═════ INFORMATION SUPPLIED ═════

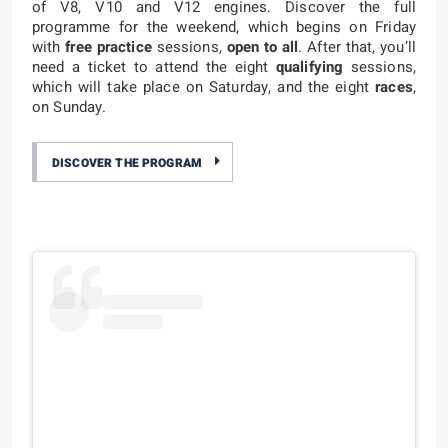
of V8, V10 and V12 engines. Discover the full
programme for the weekend, which begins on Friday
with
free practice
sessions,
open to all
. After that, you’ll
need a ticket to attend the eight
qualifying
sessions,
which will take place on Saturday, and the eight
races
,
on Sunday.
DISCOVER THE PROGRAM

═════

PROBLEM TO WORK ON.
The task calls for all records to be set down precisely, excluding any images.

TASK ANSWER.
of V8, V10 and V12 engines. Discover the full
programme for the weekend, which begins on Friday
with
free practice
sessions,
open to all
. After that, you’ll
need a ticket to attend the eight
qualifying
sessions,
which will take place on Saturday, and the eight
races
,
on Sunday.
DISCOVER THE PROGRAM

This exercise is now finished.